After a while it stops - after the battery has been drained.

I have put a new battery on and changed the ignition barrel, but it makes no difference!
Any ideas please?


----------



## FredM (Nov 18, 2015)

When you say "I changed the ignition barrel", did you just change the barrel or the complete ignition switch ?, I have tried to find a wiring schematic which you need to trace the wiring system, there may be a closed/stuck solenoid that is giving the system power feedback, that is only a guess on my part without a schematic to trace through though !!.

And if you only changed the ign. barrel, then the ign. switch may be faulty and there is feed back through the switch.


----------



## Stephen Newton (Jan 5, 2021)

FredM said:


> When you say "I changed the ignition barrel", did you just change the barrel or the complete ignition switch ?, I have tried to find a wiring schematic which you need to trace the wiring system, there may be a closed/stuck solenoid that is giving the system power feedback, that is only a guess on my part without a schematic to trace through though !!.
> 
> And if you only changed the ign. barrel, then the ign. switch may be faulty and there is feed back through the switch.


Thanks Fred,

I replaced the barrel and ignition switch.
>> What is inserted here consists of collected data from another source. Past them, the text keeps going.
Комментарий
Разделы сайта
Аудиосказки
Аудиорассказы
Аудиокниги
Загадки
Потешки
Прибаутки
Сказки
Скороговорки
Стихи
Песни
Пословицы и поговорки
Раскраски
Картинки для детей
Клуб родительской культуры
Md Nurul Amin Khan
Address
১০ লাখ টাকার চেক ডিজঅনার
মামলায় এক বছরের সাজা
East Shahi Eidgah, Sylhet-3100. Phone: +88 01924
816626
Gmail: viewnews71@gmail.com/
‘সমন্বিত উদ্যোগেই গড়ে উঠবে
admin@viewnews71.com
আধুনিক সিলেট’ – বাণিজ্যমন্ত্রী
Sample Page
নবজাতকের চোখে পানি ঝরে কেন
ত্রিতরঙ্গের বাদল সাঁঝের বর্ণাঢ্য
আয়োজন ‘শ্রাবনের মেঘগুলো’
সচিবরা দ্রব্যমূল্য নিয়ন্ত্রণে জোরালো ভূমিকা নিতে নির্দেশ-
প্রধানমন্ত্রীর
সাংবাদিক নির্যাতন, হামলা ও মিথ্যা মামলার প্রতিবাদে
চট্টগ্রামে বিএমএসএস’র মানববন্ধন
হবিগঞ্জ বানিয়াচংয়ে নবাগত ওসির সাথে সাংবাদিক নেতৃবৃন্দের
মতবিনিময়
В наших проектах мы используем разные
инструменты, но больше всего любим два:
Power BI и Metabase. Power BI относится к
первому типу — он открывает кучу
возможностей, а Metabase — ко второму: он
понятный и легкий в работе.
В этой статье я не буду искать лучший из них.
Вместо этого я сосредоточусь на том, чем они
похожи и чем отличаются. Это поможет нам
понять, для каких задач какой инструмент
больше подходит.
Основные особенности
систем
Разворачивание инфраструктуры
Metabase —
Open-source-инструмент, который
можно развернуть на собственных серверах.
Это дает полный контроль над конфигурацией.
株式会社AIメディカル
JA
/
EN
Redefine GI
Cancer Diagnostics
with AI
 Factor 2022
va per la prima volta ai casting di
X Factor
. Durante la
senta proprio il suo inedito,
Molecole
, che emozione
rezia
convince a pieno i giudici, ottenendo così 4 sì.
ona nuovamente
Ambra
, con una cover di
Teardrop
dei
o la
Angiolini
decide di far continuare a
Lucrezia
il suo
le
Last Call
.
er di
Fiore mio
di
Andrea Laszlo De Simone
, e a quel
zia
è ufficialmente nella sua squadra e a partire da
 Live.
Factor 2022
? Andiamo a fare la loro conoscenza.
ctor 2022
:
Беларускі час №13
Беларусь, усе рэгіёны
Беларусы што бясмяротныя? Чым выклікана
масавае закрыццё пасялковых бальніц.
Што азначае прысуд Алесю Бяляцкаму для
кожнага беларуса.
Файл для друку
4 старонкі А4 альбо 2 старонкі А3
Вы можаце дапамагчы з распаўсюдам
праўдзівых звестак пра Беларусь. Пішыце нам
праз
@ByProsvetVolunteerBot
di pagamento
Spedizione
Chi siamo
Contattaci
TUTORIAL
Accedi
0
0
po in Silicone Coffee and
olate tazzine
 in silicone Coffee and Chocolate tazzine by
I've unplugged the ignition barrel and switch from the dashboard so there is no connection, but the tractor lights remain on?!


----------



## LouNY (Dec 15, 2016)

It sounds to me like a power relay is hanging up.
I don't know if it has a main power relay or just several smaller 5 pin ones.
Many of the CNH have a 200 amp main relay and then the Puma's have several relays in the fuse block and others behind the lower right trim panel.
I would say to locate all your relays, then start unplugging them one at a time till you find out the one acting up.


----------



## Tx Jim (Jul 28, 2020)

Ditto on stuck control relay.


----------